--- Study material Enclosed Below ---

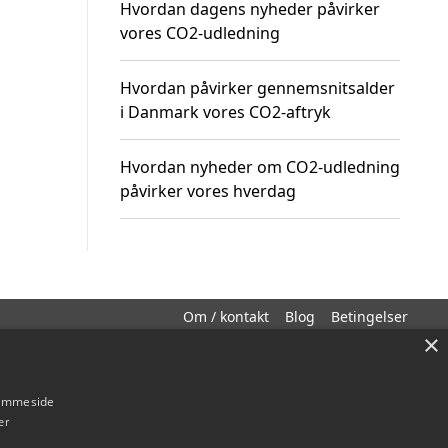
Hvordan dagens nyheder påvirker
vores CO2-udledning
Hvordan påvirker gennemsnitsalder
i Danmark vores CO2-aftryk
Hvordan nyheder om CO2-udledning
påvirker vores hverdag
Om / kontakt
Blog
Betingelser
×
hjemmeside
er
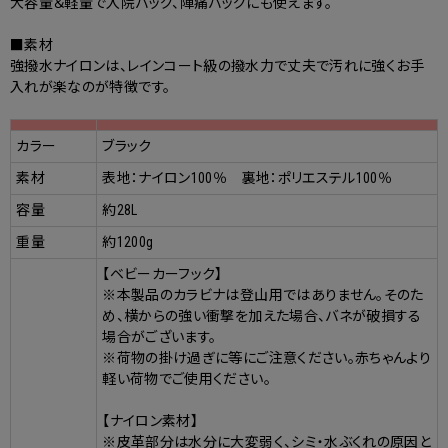
大容量＆軽量で入院バッグ、陣痛バッグにも使えます。
■素材
強撥水ナイロンは、レインコート級の撥水力で丈夫で汚れに強くお手
入れが楽なのが特徴です。
カラー
ブラック
素材
表地：ナイロン100％ 裏地：ポリエステル100％
容量
約28L
重量
約1200g
【ベビーカーフック】
※本製品のカラビナは登山用ではありません。そのた
め、横からの強い衝撃を加えた場合、バネが破損する
場合がございます。
※荷物の掛け過ぎに等にご注意ください。赤ちゃんより
軽い荷物でご使用ください。
【ナイロン素材】
※皮革部分は水分に大変弱く、シミ・水ぶくれの原因と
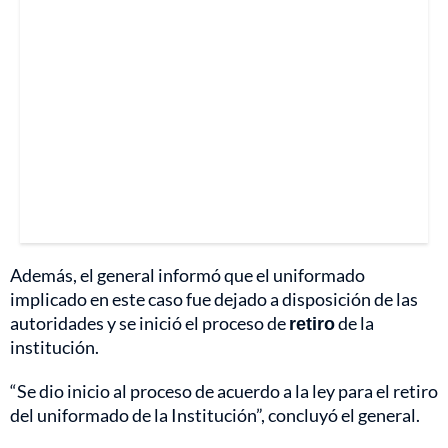
Además, el general informó que el uniformado
implicado en este caso fue dejado a disposición de las
autoridades y se inició el proceso de
retiro
de la
institución.
“Se dio inicio al proceso de acuerdo a la ley para el retiro
del uniformado de la Institución”, concluyó el general.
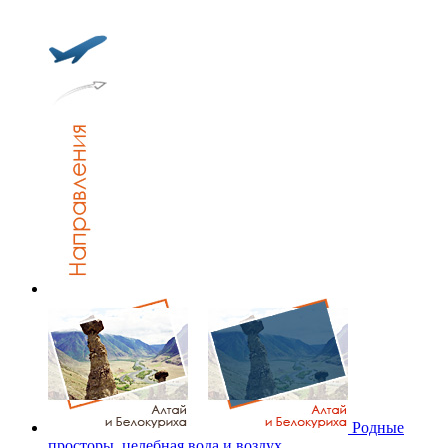
Родные
просторы, целебная вода и воздух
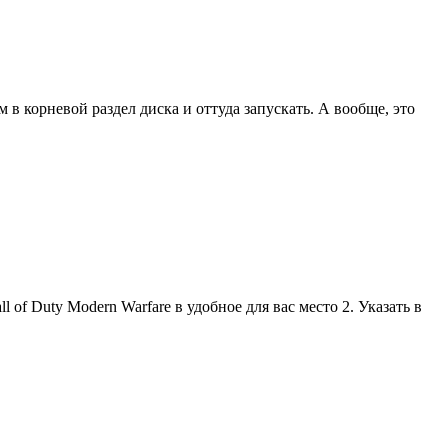
в корневой раздел диска и оттуда запускать. А вообще, это
 of Duty Modern Warfare в удобное для вас место 2. Указать в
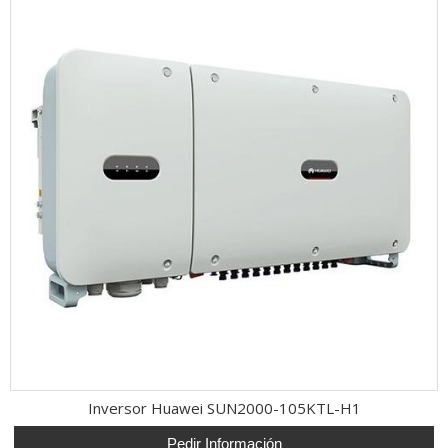
Inversor Huawei SUN2000-105KTL-H1
Pedir Información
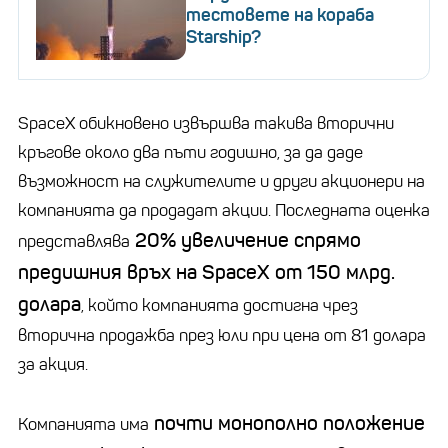
тестовете на кораба
Starship?
SpaceX обикновено извършва такива вторични
кръгове около два пъти годишно, за да даде
възможност на служителите и други акционери на
компанията да продадат акции. Последната оценка
20% увеличение спрямо
представлява
предишния връх на SpaceX от 150 млрд.
долара
, който компанията достигна чрез
вторична продажба през юли при цена от 81 долара
за акция.
почти монополно положение
Компанията има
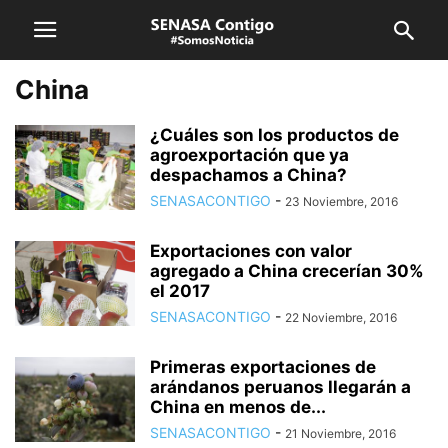
China
¿Cuáles son los productos de
agroexportación que ya
despachamos a China?
SENASACONTIGO
-
23 Noviembre, 2016
Exportaciones con valor
agregado a China crecerían 30%
el 2017
SENASACONTIGO
-
22 Noviembre, 2016
Primeras exportaciones de
arándanos peruanos llegarán a
China en menos de...
SENASACONTIGO
-
21 Noviembre, 2016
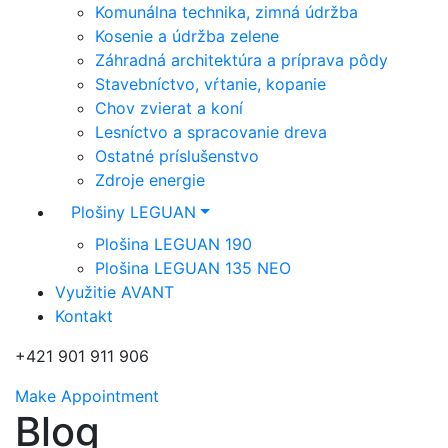
Komunálna technika, zimná údržba
Kosenie a údržba zelene
Záhradná architektúra a príprava pôdy
Stavebníctvo, vŕtanie, kopanie
Chov zvierat a koní
Lesníctvo a spracovanie dreva
Ostatné príslušenstvo
Zdroje energie
Plošiny LEGUAN
Plošina LEGUAN 190
Plošina LEGUAN 135 NEO
Využitie AVANT
Kontakt
+421 901 911 906
Make Appointment
Blog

--- End of Enclosed Study material ---

Exercise brief: Give back all the data exactly, minus pictures.

Worked solution:
Hvordan dagens nyheder påvirker
vores CO2-udledning
Hvordan påvirker gennemsnitsalder
i Danmark vores CO2-aftryk
Hvordan nyheder om CO2-udledning
påvirker vores hverdag
Om / kontakt
Blog
Betingelser
×
hjemmeside
er
大容量＆軽量で入院バッグ、陣痛バッグにも使えます。
■素材
強撥水ナイロンは、レインコート級の撥水力で丈夫で汚れに強くお手
入れが楽なのが特徴です。
カラー
ブラック
素材
表地：ナイロン100％ 裏地：ポリエステル100％
容量
約28L
重量
約1200g
【ベビーカーフック】
※本製品のカラビナは登山用ではありません。そのた
め、横からの強い衝撃を加えた場合、バネが破損する
場合がございます。
※荷物の掛け過ぎに等にご注意ください。赤ちゃんより
軽い荷物でご使用ください。
【ナイロン素材】
※皮革部分は水分に大変弱く、シミ・水ぶくれの原因と
Además, el general informó que el uniformado
implicado en este caso fue dejado a disposición de las
autoridades y se inició el proceso de
retiro
de la
institución.
“Se dio inicio al proceso de acuerdo a la ley para el retiro
del uniformado de la Institución”, concluyó el general.
Родные
просторы, целебная вода и воздух
в корневой раздел диска и оттуда запускать. А вообще, это
 of Duty Modern Warfare в удобное для вас место 2. Указать в
Inversor Huawei SUN2000-105KTL-H1
Pedir Información
тестовете на кораба
Starship?
SpaceX обикновено извършва такива вторични
кръгове около два пъти годишно, за да даде
възможност на служителите и други акционери на
компанията да продадат акции. Последната оценка
20% увеличение спрямо
представлява
предишния връх на SpaceX от 150 млрд.
долара
, който компанията достигна чрез
вторична продажба през юли при цена от 81 долара
за акция.
почти монополно положение
Компанията има
China
¿Cuáles son los productos de
agroexportación que ya
despachamos a China?
SENASACONTIGO
-
23 Noviembre, 2016
Exportaciones con valor
agregado a China crecerían 30%
el 2017
SENASACONTIGO
-
22 Noviembre, 2016
Primeras exportaciones de
arándanos peruanos llegarán a
China en menos de...
SENASACONTIGO
-
21 Noviembre, 2016
Komunálna technika, zimná údržba
Kosenie a údržba zelene
Záhradná architektúra a príprava pôdy
Stavebníctvo, vŕtanie, kopanie
Chov zvierat a koní
Lesníctvo a spracovanie dreva
Ostatné príslušenstvo
Zdroje energie
Plošiny LEGUAN
Plošina LEGUAN 190
Plošina LEGUAN 135 NEO
Využitie AVANT
Kontakt
+421 901 911 906
Make Appointment
Blog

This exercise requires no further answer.